Traduzido do ucraniano por Svitlana Bregman

Esta história é parte de uma série de ensaios e artigos escritos por artistas ucranianos que decidiram permanecer na Ucrânia após a invasão russa em grande escala ao país, no dia 24 de fevereiro de 2022. Esta série foi produzida em colaboração com a Associação Folkowisko/Rozstage.art, graças ao cofinanciamento dos governos da República Tcheca, Hungria, Polônia e Eslováquia através de uma subvenção do Fundo Internacional de Visegrado. A missão do fundo é promover ideias para incentivar uma cooperação regional sustentável na Europa Central.
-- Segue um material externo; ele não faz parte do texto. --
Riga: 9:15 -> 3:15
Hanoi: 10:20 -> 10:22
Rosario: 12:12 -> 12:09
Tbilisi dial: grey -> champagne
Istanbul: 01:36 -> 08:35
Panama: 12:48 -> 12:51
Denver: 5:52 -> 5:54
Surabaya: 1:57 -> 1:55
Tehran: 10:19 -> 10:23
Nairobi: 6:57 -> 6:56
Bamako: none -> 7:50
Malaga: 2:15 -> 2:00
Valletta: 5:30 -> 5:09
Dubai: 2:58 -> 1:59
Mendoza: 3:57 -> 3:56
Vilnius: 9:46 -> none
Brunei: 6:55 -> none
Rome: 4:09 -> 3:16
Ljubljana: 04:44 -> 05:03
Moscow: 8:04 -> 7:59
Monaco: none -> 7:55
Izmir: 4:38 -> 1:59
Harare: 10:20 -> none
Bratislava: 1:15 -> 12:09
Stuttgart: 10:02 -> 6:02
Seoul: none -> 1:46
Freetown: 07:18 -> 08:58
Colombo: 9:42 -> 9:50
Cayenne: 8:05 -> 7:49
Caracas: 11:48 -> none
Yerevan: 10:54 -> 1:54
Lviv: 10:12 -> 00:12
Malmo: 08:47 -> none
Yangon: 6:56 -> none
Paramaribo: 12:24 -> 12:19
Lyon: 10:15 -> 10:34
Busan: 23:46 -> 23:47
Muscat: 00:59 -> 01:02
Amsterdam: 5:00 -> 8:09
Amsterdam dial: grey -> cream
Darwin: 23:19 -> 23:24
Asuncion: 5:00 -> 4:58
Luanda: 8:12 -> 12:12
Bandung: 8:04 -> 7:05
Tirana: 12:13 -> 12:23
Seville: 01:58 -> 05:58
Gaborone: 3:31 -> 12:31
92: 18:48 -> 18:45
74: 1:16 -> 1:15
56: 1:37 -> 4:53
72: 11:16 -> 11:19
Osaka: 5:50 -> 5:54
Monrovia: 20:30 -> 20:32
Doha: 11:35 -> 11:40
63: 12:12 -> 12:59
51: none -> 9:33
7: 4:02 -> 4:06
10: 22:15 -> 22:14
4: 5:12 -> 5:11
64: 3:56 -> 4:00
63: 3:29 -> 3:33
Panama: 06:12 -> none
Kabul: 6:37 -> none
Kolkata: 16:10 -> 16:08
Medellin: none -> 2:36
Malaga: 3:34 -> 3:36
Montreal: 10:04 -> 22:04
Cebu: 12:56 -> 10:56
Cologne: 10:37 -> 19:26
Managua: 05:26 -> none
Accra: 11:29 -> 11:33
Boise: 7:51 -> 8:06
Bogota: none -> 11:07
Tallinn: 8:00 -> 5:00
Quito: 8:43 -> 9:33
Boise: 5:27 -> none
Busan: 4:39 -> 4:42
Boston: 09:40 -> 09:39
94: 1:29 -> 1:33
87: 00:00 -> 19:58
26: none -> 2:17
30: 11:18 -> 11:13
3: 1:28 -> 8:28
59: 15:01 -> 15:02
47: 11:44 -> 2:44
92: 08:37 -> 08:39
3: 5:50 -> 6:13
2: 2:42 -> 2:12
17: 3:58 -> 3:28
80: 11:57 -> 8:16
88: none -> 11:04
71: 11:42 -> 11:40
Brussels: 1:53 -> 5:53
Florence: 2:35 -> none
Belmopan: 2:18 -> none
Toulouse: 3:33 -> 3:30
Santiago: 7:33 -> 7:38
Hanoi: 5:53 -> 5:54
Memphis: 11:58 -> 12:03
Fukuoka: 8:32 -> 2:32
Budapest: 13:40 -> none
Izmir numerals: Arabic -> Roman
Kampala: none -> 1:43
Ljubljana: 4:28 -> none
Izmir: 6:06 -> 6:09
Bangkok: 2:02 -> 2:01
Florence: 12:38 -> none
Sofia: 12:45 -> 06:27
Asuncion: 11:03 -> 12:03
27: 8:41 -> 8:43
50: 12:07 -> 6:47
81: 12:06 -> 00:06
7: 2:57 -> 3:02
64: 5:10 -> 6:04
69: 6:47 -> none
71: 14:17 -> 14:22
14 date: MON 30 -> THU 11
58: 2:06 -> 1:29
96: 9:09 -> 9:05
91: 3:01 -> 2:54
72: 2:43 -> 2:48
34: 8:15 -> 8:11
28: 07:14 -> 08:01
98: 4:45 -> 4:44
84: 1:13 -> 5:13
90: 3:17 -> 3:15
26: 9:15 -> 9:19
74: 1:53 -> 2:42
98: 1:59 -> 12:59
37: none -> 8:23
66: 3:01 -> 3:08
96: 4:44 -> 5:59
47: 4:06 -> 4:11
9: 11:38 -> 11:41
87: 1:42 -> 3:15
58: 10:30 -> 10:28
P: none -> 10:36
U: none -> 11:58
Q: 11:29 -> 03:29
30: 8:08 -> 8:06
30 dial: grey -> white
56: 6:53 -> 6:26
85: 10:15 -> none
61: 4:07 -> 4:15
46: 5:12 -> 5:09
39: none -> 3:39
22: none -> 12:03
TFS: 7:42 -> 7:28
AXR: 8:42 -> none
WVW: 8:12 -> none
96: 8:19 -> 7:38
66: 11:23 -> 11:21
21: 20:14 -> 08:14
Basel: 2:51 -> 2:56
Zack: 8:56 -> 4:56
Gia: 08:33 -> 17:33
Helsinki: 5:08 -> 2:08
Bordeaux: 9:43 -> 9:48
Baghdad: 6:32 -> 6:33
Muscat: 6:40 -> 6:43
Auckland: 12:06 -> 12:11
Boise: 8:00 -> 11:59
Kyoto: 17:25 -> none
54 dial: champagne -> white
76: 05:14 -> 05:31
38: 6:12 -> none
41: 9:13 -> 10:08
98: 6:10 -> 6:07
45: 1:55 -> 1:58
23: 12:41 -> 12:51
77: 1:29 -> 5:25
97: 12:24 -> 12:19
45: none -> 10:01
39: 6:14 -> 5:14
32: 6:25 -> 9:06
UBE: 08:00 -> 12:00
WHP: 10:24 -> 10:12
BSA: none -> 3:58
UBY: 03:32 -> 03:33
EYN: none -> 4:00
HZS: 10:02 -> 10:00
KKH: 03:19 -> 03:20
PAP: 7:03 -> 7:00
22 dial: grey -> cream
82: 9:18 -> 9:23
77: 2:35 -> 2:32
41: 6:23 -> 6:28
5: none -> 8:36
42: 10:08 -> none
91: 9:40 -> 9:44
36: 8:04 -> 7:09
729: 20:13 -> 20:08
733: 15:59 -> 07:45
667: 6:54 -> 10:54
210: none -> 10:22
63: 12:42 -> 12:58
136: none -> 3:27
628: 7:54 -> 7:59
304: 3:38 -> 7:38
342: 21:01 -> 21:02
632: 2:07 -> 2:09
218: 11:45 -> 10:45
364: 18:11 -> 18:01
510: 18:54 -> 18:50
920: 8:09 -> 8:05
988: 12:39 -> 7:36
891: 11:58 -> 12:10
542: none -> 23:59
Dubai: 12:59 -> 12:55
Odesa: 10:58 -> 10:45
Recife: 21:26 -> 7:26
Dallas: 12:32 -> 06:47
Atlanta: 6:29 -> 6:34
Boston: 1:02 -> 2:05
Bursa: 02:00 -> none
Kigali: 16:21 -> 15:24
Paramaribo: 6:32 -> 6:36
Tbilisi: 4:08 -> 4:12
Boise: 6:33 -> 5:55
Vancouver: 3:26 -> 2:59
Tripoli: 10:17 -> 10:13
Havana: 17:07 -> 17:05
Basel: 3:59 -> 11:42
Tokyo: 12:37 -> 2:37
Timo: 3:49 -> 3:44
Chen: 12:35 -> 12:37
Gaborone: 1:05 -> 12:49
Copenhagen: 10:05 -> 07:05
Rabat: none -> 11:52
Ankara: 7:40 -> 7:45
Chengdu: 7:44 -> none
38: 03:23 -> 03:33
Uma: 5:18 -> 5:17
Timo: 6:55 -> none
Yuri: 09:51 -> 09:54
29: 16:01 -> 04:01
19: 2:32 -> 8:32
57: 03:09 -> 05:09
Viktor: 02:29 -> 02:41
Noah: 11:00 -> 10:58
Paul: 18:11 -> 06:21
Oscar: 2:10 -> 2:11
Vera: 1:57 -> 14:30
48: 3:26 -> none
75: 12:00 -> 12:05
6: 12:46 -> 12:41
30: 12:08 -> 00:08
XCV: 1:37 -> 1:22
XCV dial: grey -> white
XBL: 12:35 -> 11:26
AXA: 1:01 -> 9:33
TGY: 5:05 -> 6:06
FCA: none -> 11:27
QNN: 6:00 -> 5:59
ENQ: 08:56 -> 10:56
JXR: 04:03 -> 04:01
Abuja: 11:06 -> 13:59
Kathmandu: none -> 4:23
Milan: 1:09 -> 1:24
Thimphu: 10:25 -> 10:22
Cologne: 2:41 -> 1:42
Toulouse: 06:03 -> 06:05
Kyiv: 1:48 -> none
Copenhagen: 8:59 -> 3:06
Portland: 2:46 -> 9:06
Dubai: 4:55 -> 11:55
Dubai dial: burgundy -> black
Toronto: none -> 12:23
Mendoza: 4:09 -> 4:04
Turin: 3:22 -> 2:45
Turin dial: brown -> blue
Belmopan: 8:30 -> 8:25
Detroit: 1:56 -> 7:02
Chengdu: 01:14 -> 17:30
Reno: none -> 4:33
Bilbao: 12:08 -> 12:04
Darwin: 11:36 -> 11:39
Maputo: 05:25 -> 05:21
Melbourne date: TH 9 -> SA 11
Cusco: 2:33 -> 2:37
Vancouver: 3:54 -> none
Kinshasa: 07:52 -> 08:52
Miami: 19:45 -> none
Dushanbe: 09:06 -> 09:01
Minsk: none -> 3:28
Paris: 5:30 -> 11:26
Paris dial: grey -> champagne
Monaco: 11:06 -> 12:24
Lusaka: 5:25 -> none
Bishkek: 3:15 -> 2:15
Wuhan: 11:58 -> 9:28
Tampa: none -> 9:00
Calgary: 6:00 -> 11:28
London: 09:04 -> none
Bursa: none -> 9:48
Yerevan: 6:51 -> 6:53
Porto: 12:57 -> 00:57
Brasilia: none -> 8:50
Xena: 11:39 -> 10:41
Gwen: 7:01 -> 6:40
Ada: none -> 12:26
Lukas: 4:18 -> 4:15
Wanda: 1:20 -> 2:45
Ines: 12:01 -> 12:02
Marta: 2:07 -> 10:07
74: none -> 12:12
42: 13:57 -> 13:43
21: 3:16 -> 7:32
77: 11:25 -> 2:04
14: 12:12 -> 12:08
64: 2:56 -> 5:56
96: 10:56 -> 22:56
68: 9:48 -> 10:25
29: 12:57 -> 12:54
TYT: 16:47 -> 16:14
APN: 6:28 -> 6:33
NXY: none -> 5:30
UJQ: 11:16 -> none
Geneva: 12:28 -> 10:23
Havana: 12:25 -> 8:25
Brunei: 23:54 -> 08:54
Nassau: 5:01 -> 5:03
Não é que eu não acreditasse na possibilidade de uma invasão russa em grande escala. Eu não queria acreditar nisso. Não queria perturbar o curso normal da minha vida. Para mim, não há nada melhor do que os meus rituais diários: academia de manhã, passar o dia trabalhando em textos, à noite um livro e uma taça de vinho seco, conversar com a minha esposa sobre criatividade e a criação do nosso filho, amigos queridos que vinham nos visitar e traziam prosecco… Mas então isto aconteceu: a invasão. Eu não queria experimentar o frio, a fome, o medo ou a raiva. Um homem caseiro e introvertido como eu não foi feito para essas provas. Eu não poderia imaginar nada pior do que ser forçado a me juntar a um grupo de estranhos, lutando como um soldado.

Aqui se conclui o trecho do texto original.